Armement : la nécessité de la coopération

Par Patrick Bellouard et Cyrille Schott  |   |  2425  mots
(Crédits : Dassault Aviation / Eridia Studio / V. Almansa)
Cette tribune est une réponse à la tribune « Armement : les erreurs allemandes de la France », paru dans la Tribune. Les deux auteurs, Patrick Bellouard et Cyrille Schott, y défendent la nécessité de coopérer entre partenaires européens, notamment l'Allemagne pour partager les coûts de développement. Par l'ingénieur général de l'armement (de 1ère classe-2s) Patrick Bellouard, président d'EuroDéfense France, ancien directeur de l'OCCAR, et préfet (h.) de région Cyrille Schott, membre du bureau d'EuroDéfense France et ancien directeur de l'Institut national des hautes études de la sécurité et de la justice (INHESJ).

L'article « Armement : les erreurs allemandes de la France », paru dans la Tribune du 23 mars 2021, mérite réponse. L'auteur, « Vauban » , se définit comme le regroupement d'une vingtaine de « spécialistes des questions de défense. » Vauban est l'un des grands hommes de notre histoire, pas uniquement d'ailleurs pour son œuvre militaire, mais le recours à son nom évoque l'érection de citadelles autour du pré carré d'une France assiégée. La référence à deux reprises à Jacques Bainville, cet historien d'Action française, qui, s'il pressentit lucidement les méfaits d'Hitler, jugea surtout le Traité de Versailles insuffisamment dur envers l'Allemagne, montre une pensée voyant la guerre héréditaire entre nos deux pays se poursuivre. L'on ne peut éviter de songer à un club de « spécialistes des guerres d'antan ».

Nulle question d'Europe dans leur raisonnement, sinon pour la décrier, nulle question de ces hommes, Monnet, Adenauer, Gasperi, Spaak, qui dirent après la dernière Guerre « plus jamais cela » et lancèrent, dans une idée de réconciliation généreuse, la construction européenne. Néanmoins installons-nous sur le terrain de la Realpolitik, dont « Vauban » semble adepte.

Les « nations européennes ne font plus le poids  »

S'écarter du fantasme d'une fausse grandeur et s'appuyer sur l'Europe pour compter dans le monde

A cause de son énorme avance dans les domaines de la science, de la technique, des transports, des armements, de l'organisation étatique et militaire, l'Europe pouvait aux XVIIIe et XIXe siècles, tout en se présentant divisée, dominer le monde. Plusieurs pays européens se constituèrent ainsi de vastes empires. Cette période est révolue. Les empires coloniaux sont morts ; il n'en subsiste que des restes et la nostalgie, notamment chez les Britanniques, voire chez nous. L'Europe s'est terriblement affaiblie dans les deux Guerres mondiales, dont elle a été à l'origine, et l'avance évoquée ci-dessus n'est plus.

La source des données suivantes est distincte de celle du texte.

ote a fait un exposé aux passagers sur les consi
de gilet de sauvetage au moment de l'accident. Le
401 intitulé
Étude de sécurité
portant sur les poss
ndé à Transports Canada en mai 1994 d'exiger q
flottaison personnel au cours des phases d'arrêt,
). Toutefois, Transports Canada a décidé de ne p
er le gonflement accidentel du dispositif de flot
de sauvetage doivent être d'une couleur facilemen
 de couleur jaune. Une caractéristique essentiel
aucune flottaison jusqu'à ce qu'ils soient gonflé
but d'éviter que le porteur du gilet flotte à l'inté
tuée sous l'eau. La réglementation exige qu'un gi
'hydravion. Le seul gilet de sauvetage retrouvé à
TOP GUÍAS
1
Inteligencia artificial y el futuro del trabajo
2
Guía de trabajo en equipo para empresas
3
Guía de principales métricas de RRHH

Au contraire, des « Etats-continent », puissances planétaires constituées ou en cheminement, qui s'appellent Etats-Unis, Chine, Russie, Inde, représentent pour l'Europe un considérable défi. Pour ces puissances, il serait plus aisé d'être dans un rapport bilatéral avec chacun des Européens, en position de faiblesse, plutôt que de faire face à une Europe unie, qui représente déjà la première force commerciale mondiale et la seconde économique. Face à ces « Etats-continents », nos vieilles Nations européennes ne font, isolées, plus le poids, ni le Royaume Uni ni la France ni l'Allemagne.

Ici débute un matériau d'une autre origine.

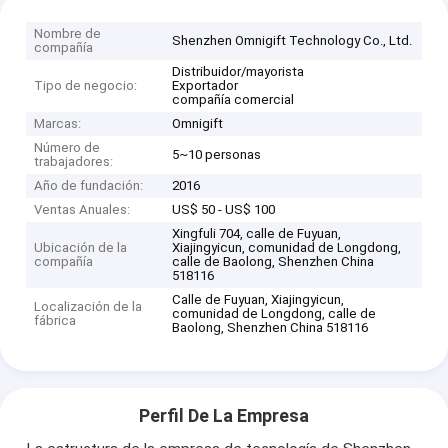
Nombre de
Shenzhen Omnigift Technology Co., Ltd.
compañía
Distribuidor/mayorista
Tipo de negocio:
Exportador
compañía comercial
Marcas:
Omnigift
Número de
5~10 personas
trabajadores:
Año de fundación:
2016
Ventas Anuales:
US$ 50 - US$ 100
Xingfuli 704, calle de Fuyuan,
Ubicación de la
Xiajingyicun, comunidad de Longdong,
compañía
calle de Baolong, Shenzhen China
518116
Calle de Fuyuan, Xiajingyicun,
Localización de la
comunidad de Longdong, calle de
fábrica
Baolong, Shenzhen China 518116
Perfil De La Empresa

Même si le lien bilatéral avec la France y est volontiers cité, dans la récente « Revue intégrée » du gouvernement de sa Majesté, le concept de « Global Britain », dont l'exemple semble exercer quelque séduction sur « Vauban », signifie s'inscrire résolument dans l'alliance avec les Etats-Unis et dans le giron de l'OTAN, avec la volonté de redevenir une grande nation « mercantile. » Serait-ce l'ambition de « Vauban » pour la France ?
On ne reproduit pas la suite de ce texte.